Maybe RIM should kill the PlayBook

RIM has shot down an analyst report speculating that the company was going to bail on its PlayBook tablet. However, cutting RIM's tablet losses may not be such a bad idea.

Research in Motion is denying that it is killing the PlayBook, but on further review it may not be such a bad idea. RIM may be battling in an unwinnable war.

Should the PlayBook stay or go?

On Thursday, RIM faced a good bit of hubbub over a research report from Collins Stewart analyst John Vinh, who covers semiconductors. In a research note, Vinh said:

We believe RIM has stopped production of its PlayBook and is actively considering exiting the tablet market. While Quanta last week acknowledged that it had laid off a significant number of production workers from a factory focused on producing the PlayBook, our research indicates that the ODM has essentially halted production of the tablet. Additionally, our due diligence indicates that RIM has canceled development of additional tablet projects.

RIM denied that it will exit the PlayBook and called the speculation pure fiction. Here's RIM's statement via Barrons:

RIM doesn’t typically comment on rumors, but any suggestion that the BlackBerry PlayBook is being discontinued is pure fiction. RIM remains highly committed to the tablet market.

On further review, it's a bit fuzzy what Vinh's due diligence was exactly, but speculation about the future of the PlayBook isn't unwarranted.

Earlier this month, Quanta, which makes the PlayBook, said it would lay off workers at its Linkou plant in Taiwan due to weak demand for RIM's PlayBook.

Quanta acknowledged the layoffs in a statement. Quanta didn't name RIM specifically, but it's common knowledge that the plant referenced is where the PlayBook is manufactured. Roxy Wong, an analyst at Mirae Asset in Hong Kong wrote in a research note:

As the Linkou plant was set up under a special program with RIM, the downsizing cost would be shared by RIM and Quanta. This cost would also include the write-off of the work in progress inventories in Quanta, along with the cost of cutting operators.
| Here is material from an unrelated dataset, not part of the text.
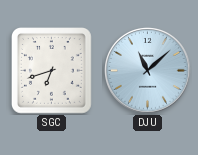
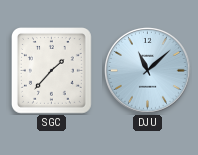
SGC: 6:42 -> 1:37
The details of how the cost will be shared is still unknown, however, we estimate the total cost of laying off the staff would be minor to the P&L.

On that final note, there's no need to cry for Quanta since Amazon's Kindle Fire will pick up any PlayBook slack. Wong estimates that most of the operators will take Quanta's severance package---pro-rated annual salary and six months basic salary.
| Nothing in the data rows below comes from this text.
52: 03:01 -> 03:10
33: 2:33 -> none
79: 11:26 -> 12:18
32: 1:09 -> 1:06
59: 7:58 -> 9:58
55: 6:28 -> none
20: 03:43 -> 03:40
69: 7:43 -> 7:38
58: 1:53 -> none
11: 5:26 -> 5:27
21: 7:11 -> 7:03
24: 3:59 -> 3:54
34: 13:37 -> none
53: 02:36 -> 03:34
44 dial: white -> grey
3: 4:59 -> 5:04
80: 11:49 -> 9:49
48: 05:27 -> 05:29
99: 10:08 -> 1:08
So RIM has to be at least pondering a retreat given the profit margins pressure the company will see from the likes of Amazon's Kindle Fire and the fact that the PlayBook just isn't selling well. RIM moved 200,000 PlayBooks or half of what was expected in its most recent quarter.

RIM has touted an October software update for the PlayBook that will make good on all of those unkept promises so far: An Android app player and native email and calendar support.
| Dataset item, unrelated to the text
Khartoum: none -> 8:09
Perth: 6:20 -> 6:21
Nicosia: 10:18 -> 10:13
Pulling the plug on the tablet can't be an easy decision. RIM can forge ahead or pull an HP. My hunch is that RIM has to forge ahead so the lack of tablet success doesn't tarnish its QNX operating system---the basis for the company's superphones in 2012.

In the end, it's quite possible that we'll look on HP's decision to cut its TouchPad losses early as a good move. For RIM to be a tablet player, you have to believe that the company will become better at integration. I've had a hand-me-down PlayBook for a day and I have no reason to believe RIM can get its act together.

Here's my last day with the PlayBook:

  • A wipe that turned the PlayBook into a brick.
  • A recovery via BlackBerry Desktop Manager, an extensive download and more time than I care to admit in support forums.
  • Once I go through the activation process, I find that AppWorld can't complete a transaction.
  • I go to AppWorld on the desktop and the service is down for maintenance.
  • I still can't figure out how to update payment information.
  • And my only goal here is to download a game or two and hand the PlayBook to my 4-year-old. And the PlayBook is supposed to be for business.
  • At this point, the PlayBook is a glorified browsing device and is damn close to being thrown off the roof of my hotel.

The bottom line is that any lingering positive feelings I had toward RIM are now wasted. In fact, I'd probably start screaming if I listened to all that optimism from co-CEO Jim Balsillie on the earnings conference call replay. The line between confidence and being delusional is really thin. It's should be clear where I think RIM lands on the confidence-delusional line when it comes to the PlayBook.

In the end, RIM probably should kill the PlayBook, but it can't because QNX is allegedly its future.